Oleh: Yusran Darmawan*
Mulai hari ini, Avatar: Fire and Ash, film terbaru karya James Cameron, tayang di bioskop. Ini adalah film ketiga dari sebuah semesta yang, lebih dari satu dekade lalu, pernah membius dunia.
Sebelum duduk di kursi bioskop, saya justru tergoda berhenti sejenak, menengok bukan kelanjutan ceritanya, melainkan lapisan reflektif yang membuat Avatar bertahan sebagai fenomena budaya, bukan sekadar tontonan.

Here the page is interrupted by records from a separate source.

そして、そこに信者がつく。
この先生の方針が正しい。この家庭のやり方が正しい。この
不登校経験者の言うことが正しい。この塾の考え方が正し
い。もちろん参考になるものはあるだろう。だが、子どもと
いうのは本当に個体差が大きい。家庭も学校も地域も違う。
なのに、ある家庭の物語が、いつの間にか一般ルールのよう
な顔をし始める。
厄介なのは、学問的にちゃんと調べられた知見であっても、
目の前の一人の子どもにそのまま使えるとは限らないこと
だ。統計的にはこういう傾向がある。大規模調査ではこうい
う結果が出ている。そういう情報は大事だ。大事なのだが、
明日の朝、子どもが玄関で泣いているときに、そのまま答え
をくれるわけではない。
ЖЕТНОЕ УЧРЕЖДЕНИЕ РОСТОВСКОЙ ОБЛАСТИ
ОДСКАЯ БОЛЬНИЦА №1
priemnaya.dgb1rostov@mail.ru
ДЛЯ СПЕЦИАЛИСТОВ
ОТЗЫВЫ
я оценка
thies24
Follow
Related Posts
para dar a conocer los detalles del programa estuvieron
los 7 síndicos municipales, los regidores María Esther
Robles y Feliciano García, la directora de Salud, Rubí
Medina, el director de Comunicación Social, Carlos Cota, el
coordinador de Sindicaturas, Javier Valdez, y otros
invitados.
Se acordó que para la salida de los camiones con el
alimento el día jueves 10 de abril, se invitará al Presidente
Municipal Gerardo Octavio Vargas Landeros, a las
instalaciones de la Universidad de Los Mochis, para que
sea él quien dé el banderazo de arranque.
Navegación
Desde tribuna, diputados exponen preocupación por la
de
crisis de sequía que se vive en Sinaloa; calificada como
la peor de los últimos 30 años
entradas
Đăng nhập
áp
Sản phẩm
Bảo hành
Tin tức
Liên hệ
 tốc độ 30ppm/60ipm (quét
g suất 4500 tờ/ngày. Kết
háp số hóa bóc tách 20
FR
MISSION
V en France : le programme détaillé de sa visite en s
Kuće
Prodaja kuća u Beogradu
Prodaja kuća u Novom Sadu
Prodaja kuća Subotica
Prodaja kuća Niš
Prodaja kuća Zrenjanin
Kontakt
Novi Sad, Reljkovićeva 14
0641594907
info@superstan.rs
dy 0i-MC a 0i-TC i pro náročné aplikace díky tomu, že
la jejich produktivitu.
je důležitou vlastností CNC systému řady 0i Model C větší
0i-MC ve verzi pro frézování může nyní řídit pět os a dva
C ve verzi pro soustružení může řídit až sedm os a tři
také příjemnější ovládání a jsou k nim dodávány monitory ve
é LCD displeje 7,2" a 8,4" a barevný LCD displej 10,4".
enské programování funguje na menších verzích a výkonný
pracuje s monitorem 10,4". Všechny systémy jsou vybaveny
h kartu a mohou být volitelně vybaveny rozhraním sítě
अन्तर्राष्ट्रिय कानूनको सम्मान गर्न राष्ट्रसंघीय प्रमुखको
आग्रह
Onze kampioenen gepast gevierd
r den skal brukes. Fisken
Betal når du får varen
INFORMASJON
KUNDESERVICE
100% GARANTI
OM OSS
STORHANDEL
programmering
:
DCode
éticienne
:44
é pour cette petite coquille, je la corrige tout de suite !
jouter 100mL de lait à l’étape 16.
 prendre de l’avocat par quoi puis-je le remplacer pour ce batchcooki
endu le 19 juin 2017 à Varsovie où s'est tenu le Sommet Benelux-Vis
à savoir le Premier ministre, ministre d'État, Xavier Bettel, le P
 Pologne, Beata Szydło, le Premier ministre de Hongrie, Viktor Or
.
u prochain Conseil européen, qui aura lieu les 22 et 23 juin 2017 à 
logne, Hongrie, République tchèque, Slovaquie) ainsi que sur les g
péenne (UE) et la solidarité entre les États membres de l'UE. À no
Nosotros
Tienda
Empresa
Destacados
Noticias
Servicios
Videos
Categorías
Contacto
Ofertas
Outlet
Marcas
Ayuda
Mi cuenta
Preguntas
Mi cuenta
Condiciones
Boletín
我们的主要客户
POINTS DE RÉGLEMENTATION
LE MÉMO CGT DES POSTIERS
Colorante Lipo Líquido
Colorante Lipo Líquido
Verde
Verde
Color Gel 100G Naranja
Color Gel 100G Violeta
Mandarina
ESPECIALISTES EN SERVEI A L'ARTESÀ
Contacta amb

Lebih dari sepuluh tahun, Avatar hidup dalam posisi yang paradoksal. Di satu sisi, film ini kerap dikritik sebagai kisah lama yang didaur ulang, sebuah Dances with Wolves versi antariksa.
Kritik semacam ini mengingatkan pada pengamatan klasik Claude Lévi-Strauss bahwa mitos modern sering kali tidak benar-benar baru. Ia hanya memindahkan struktur lama ke panggung yang berbeda.
Namun di sisi lain, dunia Pandora terus bekerja di tingkat yang lebih dalam, menyentuh kesadaran kolektif tentang alam, kekuasaan, dan Yang Lain.
Di ruang antara keajaiban visual dan narasi yang terasa akrab inilah terbentang medan refleksi antropologis yang subur. Avatar menjadi semacam cermin retak, memantulkan cara kita membayangkan alteritas, relasi manusia dengan alam, serta jejak kolonialisme yang belum sepenuhnya kita selesaikan.
Yang sering luput dari perbincangan adalah bahwa Cameron tidak hanya mengkritik kolonialisme secara tematik. Cameron mempraktikkan apa yang bisa disebut sebagai etnografi imajinatif.
Pandora dibangun sebagai sebuah thought experiment antropologis, serupa dengan pertanyaan yang diajukan Philippe Descola tentang kemungkinan kosmologi di luar pemisahan kaku antara alam dan budaya.
Bagaimana jika sebuah peradaban tumbuh bukan melalui dominasi, melainkan melalui relasi timbal balik dengan lingkungan hidupnya.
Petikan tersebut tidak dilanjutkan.